Epoch 50. Loss: 2.0845
Epoch 100. Loss: 1.2566
Epoch 150. Loss: 0.8559
Epoch 200. Loss: 0.5890


In [381]:
test_src = ["привет как дела", "где ты я люблю тебя"]

src_ids = [torch.tensor(encode(s, src_w2i)) for s in test_src]
src_padded = torch.tensor(pad_batch([s.tolist() for s in src_ids], src_w2i['<pad>']))
src_lens = torch.tensor([len(s) for s in src_ids])

src_padded = src_padded.to(device)
src_lens = src_lens.to(device)

seq2seq.eval()
with torch.no_grad():
    preds = seq2seq.translate(src_padded, src_lens, max_len=10)

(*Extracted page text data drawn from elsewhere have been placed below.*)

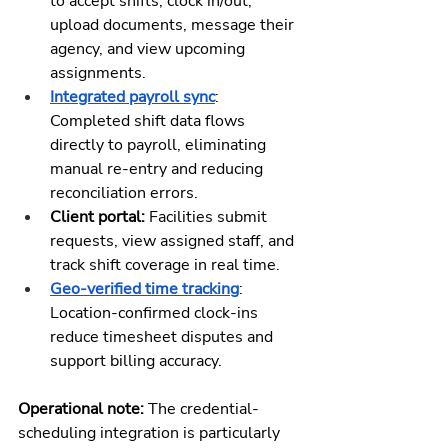
to accept shifts, clock in/out, 
upload documents, message their 
agency, and view upcoming 
assignments.
Integrated payroll sync
: 
Completed shift data flows 
directly to payroll, eliminating 
manual re-entry and reducing 
reconciliation errors.
Client portal:
 Facilities submit 
requests, view assigned staff, and 
track shift coverage in real time.
Geo-verified time tracking
: 
Location-confirmed clock-ins 
reduce timesheet disputes and 
support billing accuracy.
Operational note: 
The credential-
scheduling integration is particularly 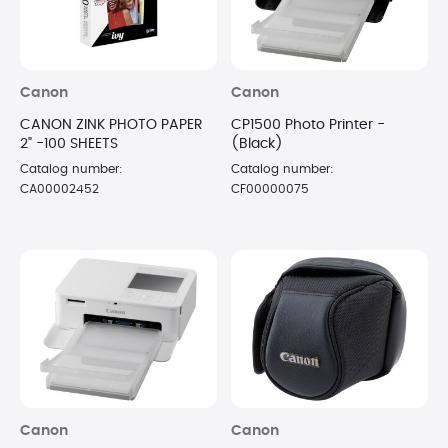
Canon
Canon
CANON ZINK PHOTO PAPER
CP1500 Photo Printer -
2" -100 SHEETS
(Black)
Catalog number:
Catalog number:
CA00002452
CF00000075
Canon
Canon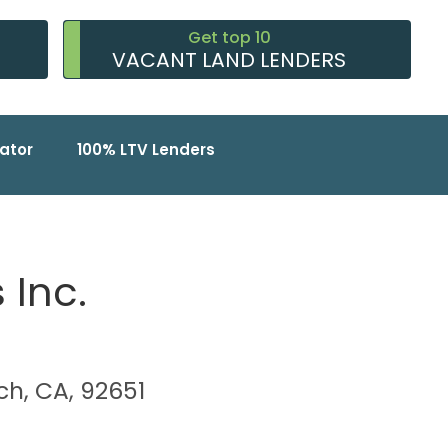
Get top 10
VACANT LAND LENDERS
ator
100% LTV Lenders
 Inc.
ch, CA, 92651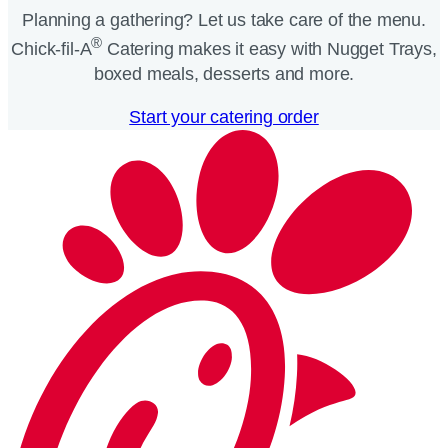
Planning a gathering? Let us take care of the menu.
®
Chick-fil-A
Catering makes it easy with Nugget Trays,
boxed meals, desserts and more.​
Start your catering order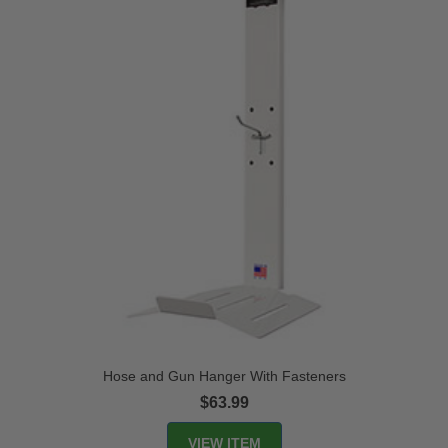
Hose and Gun Hanger With Fasteners
$63.99
VIEW ITEM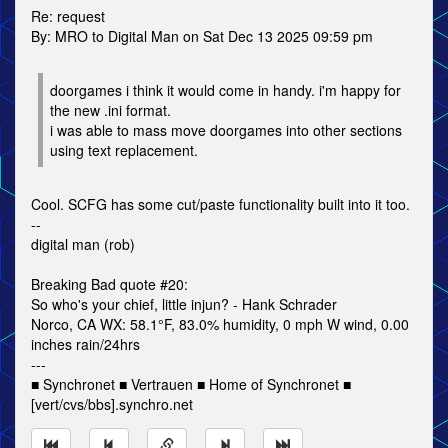
Re: request
By: MRO to Digital Man on Sat Dec 13 2025 09:59 pm
doorgames i think it would come in handy. i'm happy for
the new .ini format.
i was able to mass move doorgames into other sections
using text replacement.
Cool. SCFG has some cut/paste functionality built into it too.
--
digital man (rob)
Breaking Bad quote #20:
So who's your chief, little injun? - Hank Schrader
Norco, CA WX: 58.1°F, 83.0% humidity, 0 mph W wind, 0.00
inches rain/24hrs
---
■ Synchronet ■ Vertrauen ■ Home of Synchronet ■
[vert/cvs/bbs].synchro.net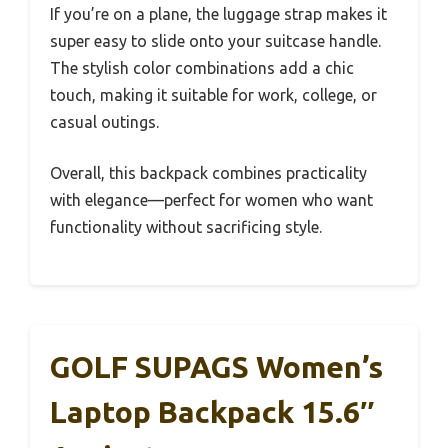
If you’re on a plane, the luggage strap makes it
super easy to slide onto your suitcase handle.
The stylish color combinations add a chic
touch, making it suitable for work, college, or
casual outings.
Overall, this backpack combines practicality
with elegance—perfect for women who want
functionality without sacrificing style.
GOLF SUPAGS Women’s
Laptop Backpack 15.6″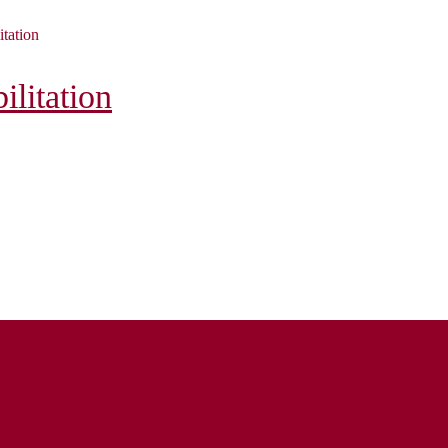
itation
litation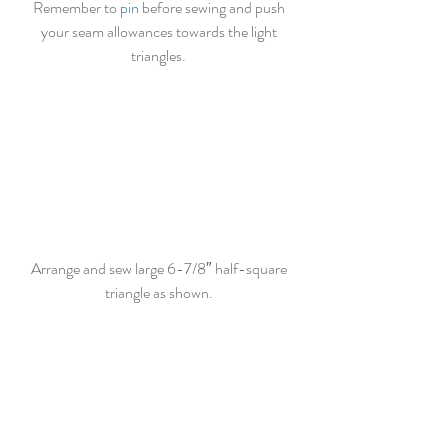
Remember to 
pin
 before sewing and push 
your seam allowances towards the light 
triangles. 
Arrange and sew large 6-7/8″ half-square 
triangle as shown. 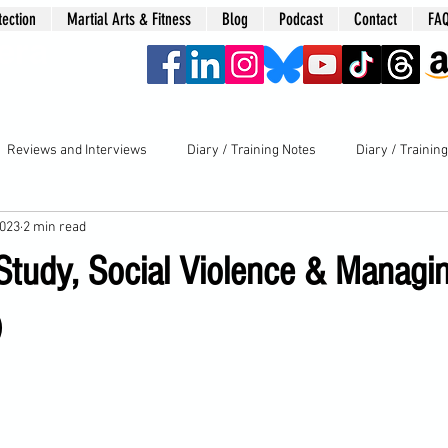
tection
Martial Arts & Fitness
Blog
Podcast
Contact
FA
era
Reviews and Interviews
Diary / Training Notes
Diary / Trainin
2023
2 min read
 Study, Social Violence & Managi
)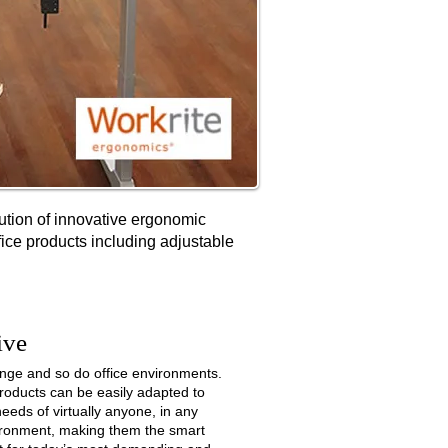
bution of innovative ergonomic
fice products including adjustable
ive
nge and so do office environments.
roducts can be easily adapted to
eeds of virtually anyone, in any
vironment, making them the smart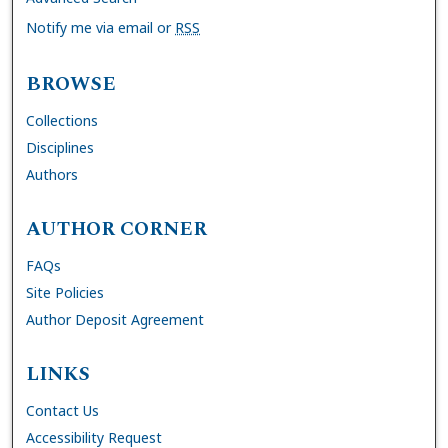
Notify me via email or
RSS
BROWSE
Collections
Disciplines
Authors
AUTHOR CORNER
FAQs
Site Policies
Author Deposit Agreement
LINKS
Contact Us
Accessibility Request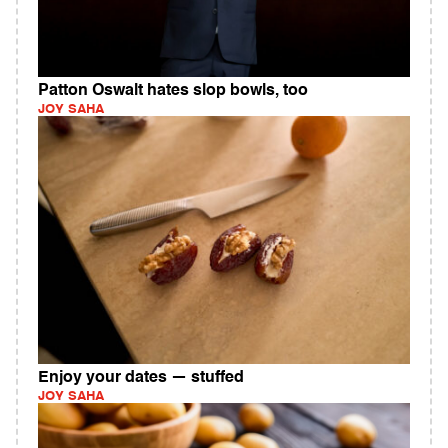
Patton Oswalt hates slop bowls, too
JOY SAHA
Enjoy your dates — stuffed
JOY SAHA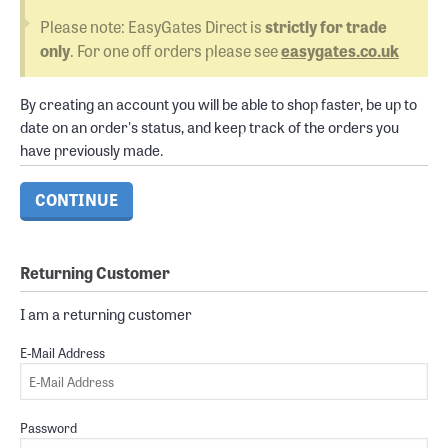
Please note: EasyGates Direct is
strictly for trade
only
. For one off orders please see
easygates.co.uk
By creating an account you will be able to shop faster, be up to
date on an order's status, and keep track of the orders you
have previously made.
CONTINUE
Returning Customer
I am a returning customer
E-Mail Address
Password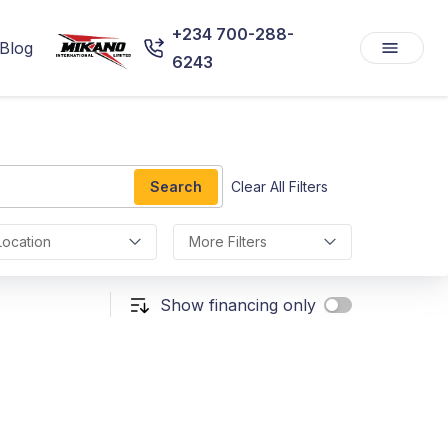
+234 700-288-
Blog
6243
Search
Clear All Filters
Location
More Filters
Show financing only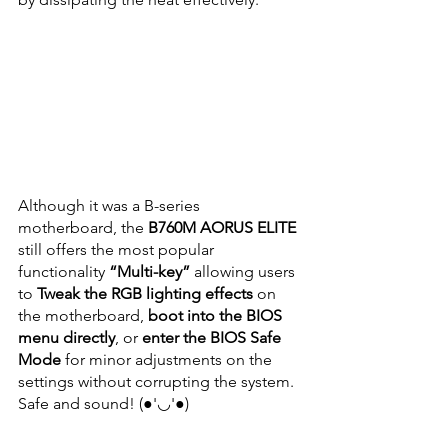
Although it was a B-series 
motherboard, the 
B760M AORUS ELITE
still offers the most popular 
functionality
 “Multi-key”
 allowing users 
to 
Tweak the RGB lighting effects
 on 
the motherboard, 
boot into the BIOS 
menu directly
, or 
enter the BIOS Safe 
Mode
 for minor adjustments on the 
settings without corrupting the system. 
Safe and sound! (●'◡'●)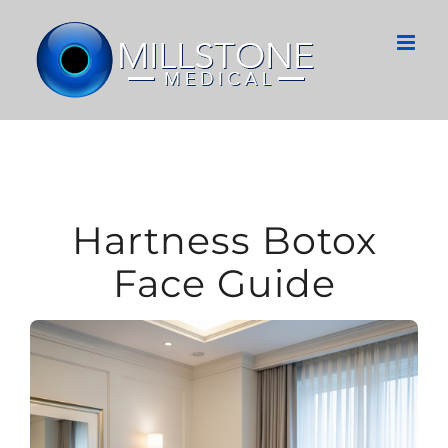
Skip
to
content
Hartness Botox
Face Guide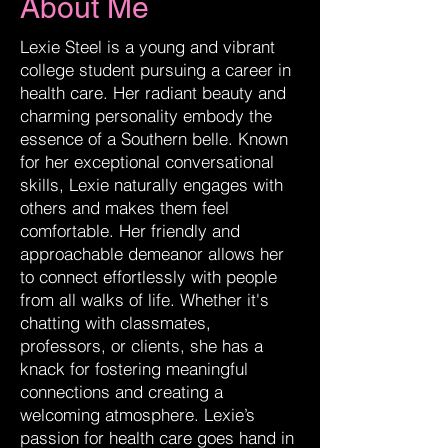
About Me
Lexie Steel is a young and vibrant
college student pursuing a career in
health care. Her radiant beauty and
charming personality embody the
essence of a Southern belle. Known
for her exceptional conversational
skills, Lexie naturally engages with
others and makes them feel
comfortable. Her friendly and
approachable demeanor allows her
to connect effortlessly with people
from all walks of life. Whether it's
chatting with classmates,
professors, or clients, she has a
knack for fostering meaningful
connections and creating a
welcoming atmosphere. Lexie’s
passion for health care goes hand in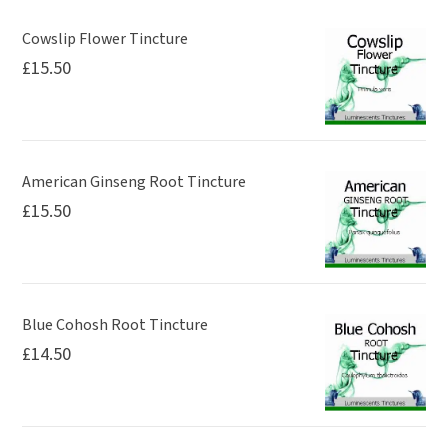
Cowslip Flower Tincture
£
15.50
American Ginseng Root Tincture
£
15.50
Blue Cohosh Root Tincture
£
14.50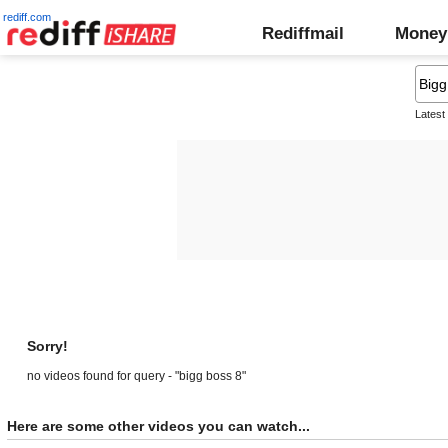
rediff.com
Rediffmail
Money
Latest
Sorry!
no videos found for query - "bigg boss 8"
Here are some other videos you can watch...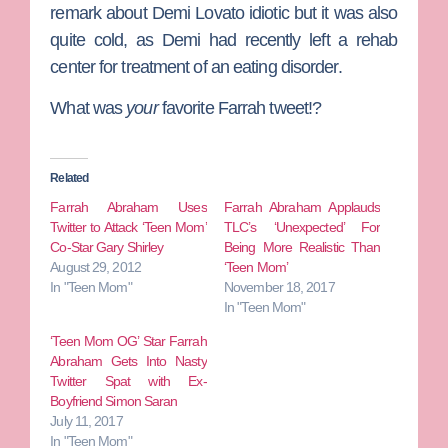
remark about Demi Lovato idiotic but it was also
quite cold, as Demi had recently left a rehab
center for treatment of an eating disorder.
What was
your
favorite Farrah tweet!?
Related
Farrah Abraham Uses
Farrah Abraham Applauds
Twitter to Attack ‘Teen Mom’
TLC’s ‘Unexpected’ For
Co-Star Gary Shirley
Being More Realistic Than
August 29, 2012
‘Teen Mom’
In "Teen Mom"
November 18, 2017
In "Teen Mom"
‘Teen Mom OG’ Star Farrah
Abraham Gets Into Nasty
Twitter Spat with Ex-
Boyfriend Simon Saran
July 11, 2017
In "Teen Mom"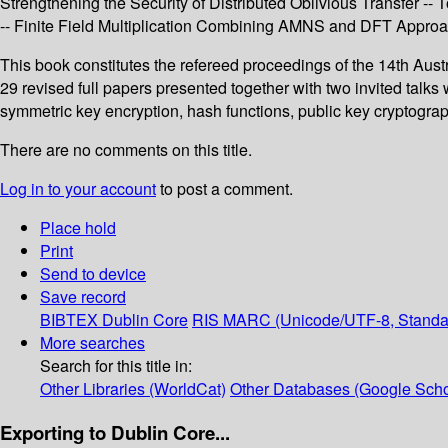
Strengthening the Security of Distributed Oblivious Transfer -
-- Finite Field Multiplication Combining AMNS and DFT Approac
This book constitutes the refereed proceedings of the 14th Aust
29 revised full papers presented together with two invited talk
symmetric key encryption, hash functions, public key cryptogra
There are no comments on this title.
Log in to your account
to post a comment.
Place hold
Print
Send to device
Save record
BIBTEX
Dublin Core
RIS
MARC (Unicode/UTF-8, Standa
More searches
Search for this title in:
Other Libraries (WorldCat)
Other Databases (Google Scho
Exporting to Dublin Core...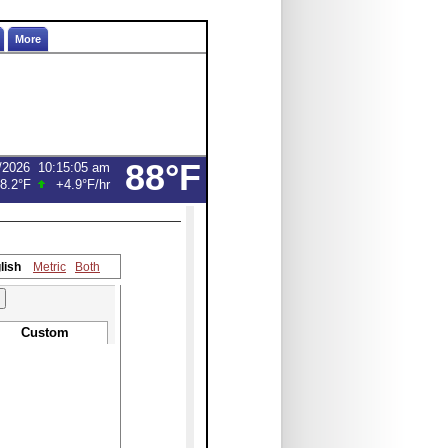
More
88°F
/2026
10:15:05 am
8.2°F
+4.9°F
/hr
lish
Metric
Both
Custom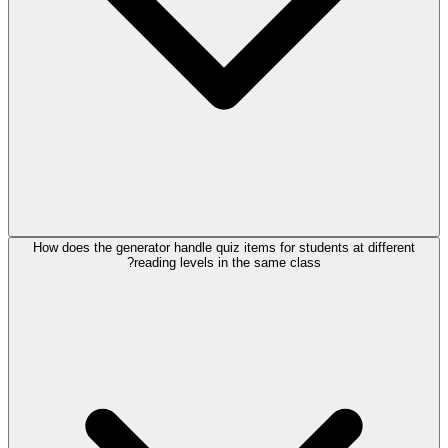
How does the generator handle quiz items for students at different
reading levels in the same class?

for i, pred in enumerate(preds):
    words = [tr_i2w[idx.item()] for idx in pred if idx.item() not in [tr_w2i['<pad>'], tr_w2i['<bos>'], tr_w2i['<eos>']]]
    print(f"Source: {test_src[i]}")
    print(f"Pred : {' '.join(words)}\n")


Source: привет как дела
Pred : where you you you you you you you you

Source: где ты я люблю тебя
Pred : i love you you you you you you you